[What is expected] Every record is to be restated exactly, with nothing left out.

[Extracted page text data]

Content starts

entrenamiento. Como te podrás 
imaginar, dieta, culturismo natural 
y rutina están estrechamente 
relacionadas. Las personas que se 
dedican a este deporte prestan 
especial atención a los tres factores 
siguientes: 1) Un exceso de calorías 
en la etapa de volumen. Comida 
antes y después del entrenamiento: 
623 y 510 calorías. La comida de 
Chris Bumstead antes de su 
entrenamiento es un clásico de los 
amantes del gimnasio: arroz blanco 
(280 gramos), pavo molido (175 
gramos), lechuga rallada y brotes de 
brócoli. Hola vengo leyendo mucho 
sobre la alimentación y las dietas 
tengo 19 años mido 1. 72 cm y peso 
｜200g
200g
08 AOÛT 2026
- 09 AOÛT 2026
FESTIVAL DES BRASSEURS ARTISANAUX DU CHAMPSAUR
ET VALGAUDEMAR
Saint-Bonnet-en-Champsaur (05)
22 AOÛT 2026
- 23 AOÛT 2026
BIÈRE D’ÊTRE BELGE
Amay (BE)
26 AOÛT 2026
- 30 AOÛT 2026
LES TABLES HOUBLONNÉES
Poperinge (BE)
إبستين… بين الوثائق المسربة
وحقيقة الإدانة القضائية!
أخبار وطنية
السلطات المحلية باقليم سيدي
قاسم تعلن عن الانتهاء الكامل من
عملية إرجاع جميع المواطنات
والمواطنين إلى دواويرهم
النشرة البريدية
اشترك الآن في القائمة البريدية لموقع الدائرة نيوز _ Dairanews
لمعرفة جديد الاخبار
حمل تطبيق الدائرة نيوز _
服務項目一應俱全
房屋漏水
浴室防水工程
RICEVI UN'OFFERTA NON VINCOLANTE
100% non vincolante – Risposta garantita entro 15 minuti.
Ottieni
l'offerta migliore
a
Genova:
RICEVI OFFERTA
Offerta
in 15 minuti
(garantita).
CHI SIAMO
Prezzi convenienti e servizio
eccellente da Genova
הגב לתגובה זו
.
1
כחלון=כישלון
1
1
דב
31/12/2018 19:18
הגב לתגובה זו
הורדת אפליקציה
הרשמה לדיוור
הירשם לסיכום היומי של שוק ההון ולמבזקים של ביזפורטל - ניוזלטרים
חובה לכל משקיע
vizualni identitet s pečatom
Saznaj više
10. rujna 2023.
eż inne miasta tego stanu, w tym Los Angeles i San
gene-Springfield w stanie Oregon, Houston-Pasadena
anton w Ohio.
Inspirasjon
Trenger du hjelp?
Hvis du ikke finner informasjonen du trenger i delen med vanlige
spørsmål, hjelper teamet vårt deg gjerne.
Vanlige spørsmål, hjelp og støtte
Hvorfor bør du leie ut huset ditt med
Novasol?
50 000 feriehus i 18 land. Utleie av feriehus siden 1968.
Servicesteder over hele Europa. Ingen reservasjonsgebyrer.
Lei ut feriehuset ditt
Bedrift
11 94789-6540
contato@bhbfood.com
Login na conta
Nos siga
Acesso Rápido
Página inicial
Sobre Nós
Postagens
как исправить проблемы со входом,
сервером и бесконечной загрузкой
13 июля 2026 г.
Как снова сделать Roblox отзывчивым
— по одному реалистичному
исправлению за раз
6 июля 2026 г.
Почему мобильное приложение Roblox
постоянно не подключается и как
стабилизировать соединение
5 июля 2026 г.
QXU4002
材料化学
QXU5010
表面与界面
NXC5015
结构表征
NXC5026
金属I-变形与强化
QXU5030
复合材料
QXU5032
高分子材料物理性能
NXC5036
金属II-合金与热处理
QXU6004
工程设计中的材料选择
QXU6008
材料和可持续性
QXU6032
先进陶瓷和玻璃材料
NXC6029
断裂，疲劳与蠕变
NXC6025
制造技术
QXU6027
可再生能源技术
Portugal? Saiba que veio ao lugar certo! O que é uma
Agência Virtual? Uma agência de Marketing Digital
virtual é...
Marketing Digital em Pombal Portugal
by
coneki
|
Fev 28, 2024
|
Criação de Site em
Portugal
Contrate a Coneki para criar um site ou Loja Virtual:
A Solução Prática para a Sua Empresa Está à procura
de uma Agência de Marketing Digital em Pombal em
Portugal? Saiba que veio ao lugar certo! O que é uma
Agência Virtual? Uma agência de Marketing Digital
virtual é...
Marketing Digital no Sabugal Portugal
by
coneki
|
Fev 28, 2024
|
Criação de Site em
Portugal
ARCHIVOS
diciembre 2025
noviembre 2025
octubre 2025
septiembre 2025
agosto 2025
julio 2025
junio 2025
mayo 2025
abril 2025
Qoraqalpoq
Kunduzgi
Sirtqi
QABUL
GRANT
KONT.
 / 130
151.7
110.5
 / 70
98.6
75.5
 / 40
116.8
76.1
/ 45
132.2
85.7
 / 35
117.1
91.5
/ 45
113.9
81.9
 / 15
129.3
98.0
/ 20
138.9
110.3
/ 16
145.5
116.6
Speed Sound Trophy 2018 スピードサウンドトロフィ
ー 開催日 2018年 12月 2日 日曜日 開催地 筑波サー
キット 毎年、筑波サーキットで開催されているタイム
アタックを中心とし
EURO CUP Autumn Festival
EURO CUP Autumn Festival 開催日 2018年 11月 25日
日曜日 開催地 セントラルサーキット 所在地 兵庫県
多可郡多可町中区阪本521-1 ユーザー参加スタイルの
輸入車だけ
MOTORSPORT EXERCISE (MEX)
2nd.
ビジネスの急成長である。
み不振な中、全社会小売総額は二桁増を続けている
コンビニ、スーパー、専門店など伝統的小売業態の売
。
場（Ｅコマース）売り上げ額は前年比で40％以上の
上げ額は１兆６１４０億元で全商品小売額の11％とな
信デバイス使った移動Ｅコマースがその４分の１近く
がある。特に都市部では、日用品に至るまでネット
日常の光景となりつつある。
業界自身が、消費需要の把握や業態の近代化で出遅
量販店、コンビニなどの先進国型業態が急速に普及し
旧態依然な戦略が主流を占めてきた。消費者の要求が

Content ends

[Output of the exercise]
entrenamiento. Como te podrás 
imaginar, dieta, culturismo natural 
y rutina están estrechamente 
relacionadas. Las personas que se 
dedican a este deporte prestan 
especial atención a los tres factores 
siguientes: 1) Un exceso de calorías 
en la etapa de volumen. Comida 
antes y después del entrenamiento: 
623 y 510 calorías. La comida de 
Chris Bumstead antes de su 
entrenamiento es un clásico de los 
amantes del gimnasio: arroz blanco 
(280 gramos), pavo molido (175 
gramos), lechuga rallada y brotes de 
brócoli. Hola vengo leyendo mucho 
sobre la alimentación y las dietas 
tengo 19 años mido 1. 72 cm y peso 
｜200g
200g
08 AOÛT 2026
- 09 AOÛT 2026
FESTIVAL DES BRASSEURS ARTISANAUX DU CHAMPSAUR
ET VALGAUDEMAR
Saint-Bonnet-en-Champsaur (05)
22 AOÛT 2026
- 23 AOÛT 2026
BIÈRE D’ÊTRE BELGE
Amay (BE)
26 AOÛT 2026
- 30 AOÛT 2026
LES TABLES HOUBLONNÉES
Poperinge (BE)
إبستين… بين الوثائق المسربة
وحقيقة الإدانة القضائية!
أخبار وطنية
السلطات المحلية باقليم سيدي
قاسم تعلن عن الانتهاء الكامل من
عملية إرجاع جميع المواطنات
والمواطنين إلى دواويرهم
النشرة البريدية
اشترك الآن في القائمة البريدية لموقع الدائرة نيوز _ Dairanews
لمعرفة جديد الاخبار
حمل تطبيق الدائرة نيوز _
服務項目一應俱全
房屋漏水
浴室防水工程
RICEVI UN'OFFERTA NON VINCOLANTE
100% non vincolante – Risposta garantita entro 15 minuti.
Ottieni
l'offerta migliore
a
Genova:
RICEVI OFFERTA
Offerta
in 15 minuti
(garantita).
CHI SIAMO
Prezzi convenienti e servizio
eccellente da Genova
הגב לתגובה זו
.
1
כחלון=כישלון
1
1
דב
31/12/2018 19:18
הגב לתגובה זו
הורדת אפליקציה
הרשמה לדיוור
הירשם לסיכום היומי של שוק ההון ולמבזקים של ביזפורטל - ניוזלטרים
חובה לכל משקיע
vizualni identitet s pečatom
Saznaj više
10. rujna 2023.
eż inne miasta tego stanu, w tym Los Angeles i San
gene-Springfield w stanie Oregon, Houston-Pasadena
anton w Ohio.
Inspirasjon
Trenger du hjelp?
Hvis du ikke finner informasjonen du trenger i delen med vanlige
spørsmål, hjelper teamet vårt deg gjerne.
Vanlige spørsmål, hjelp og støtte
Hvorfor bør du leie ut huset ditt med
Novasol?
50 000 feriehus i 18 land. Utleie av feriehus siden 1968.
Servicesteder over hele Europa. Ingen reservasjonsgebyrer.
Lei ut feriehuset ditt
Bedrift
11 94789-6540
contato@bhbfood.com
Login na conta
Nos siga
Acesso Rápido
Página inicial
Sobre Nós
Postagens
как исправить проблемы со входом,
сервером и бесконечной загрузкой
13 июля 2026 г.
Как снова сделать Roblox отзывчивым
— по одному реалистичному
исправлению за раз
6 июля 2026 г.
Почему мобильное приложение Roblox
постоянно не подключается и как
стабилизировать соединение
5 июля 2026 г.
QXU4002
材料化学
QXU5010
表面与界面
NXC5015
结构表征
NXC5026
金属I-变形与强化
QXU5030
复合材料
QXU5032
高分子材料物理性能
NXC5036
金属II-合金与热处理
QXU6004
工程设计中的材料选择
QXU6008
材料和可持续性
QXU6032
先进陶瓷和玻璃材料
NXC6029
断裂，疲劳与蠕变
NXC6025
制造技术
QXU6027
可再生能源技术
Portugal? Saiba que veio ao lugar certo! O que é uma
Agência Virtual? Uma agência de Marketing Digital
virtual é...
Marketing Digital em Pombal Portugal
by
coneki
|
Fev 28, 2024
|
Criação de Site em
Portugal
Contrate a Coneki para criar um site ou Loja Virtual:
A Solução Prática para a Sua Empresa Está à procura
de uma Agência de Marketing Digital em Pombal em
Portugal? Saiba que veio ao lugar certo! O que é uma
Agência Virtual? Uma agência de Marketing Digital
virtual é...
Marketing Digital no Sabugal Portugal
by
coneki
|
Fev 28, 2024
|
Criação de Site em
Portugal
ARCHIVOS
diciembre 2025
noviembre 2025
octubre 2025
septiembre 2025
agosto 2025
julio 2025
junio 2025
mayo 2025
abril 2025
Qoraqalpoq
Kunduzgi
Sirtqi
QABUL
GRANT
KONT.
 / 130
151.7
110.5
 / 70
98.6
75.5
 / 40
116.8
76.1
/ 45
132.2
85.7
 / 35
117.1
91.5
/ 45
113.9
81.9
 / 15
129.3
98.0
/ 20
138.9
110.3
/ 16
145.5
116.6
Speed Sound Trophy 2018 スピードサウンドトロフィ
ー 開催日 2018年 12月 2日 日曜日 開催地 筑波サー
キット 毎年、筑波サーキットで開催されているタイム
アタックを中心とし
EURO CUP Autumn Festival
EURO CUP Autumn Festival 開催日 2018年 11月 25日
日曜日 開催地 セントラルサーキット 所在地 兵庫県
多可郡多可町中区阪本521-1 ユーザー参加スタイルの
輸入車だけ
MOTORSPORT EXERCISE (MEX)
2nd.
ビジネスの急成長である。
み不振な中、全社会小売総額は二桁増を続けている
コンビニ、スーパー、専門店など伝統的小売業態の売
。
場（Ｅコマース）売り上げ額は前年比で40％以上の
上げ額は１兆６１４０億元で全商品小売額の11％とな
信デバイス使った移動Ｅコマースがその４分の１近く
がある。特に都市部では、日用品に至るまでネット
日常の光景となりつつある。
業界自身が、消費需要の把握や業態の近代化で出遅
量販店、コンビニなどの先進国型業態が急速に普及し
旧態依然な戦略が主流を占めてきた。消費者の要求が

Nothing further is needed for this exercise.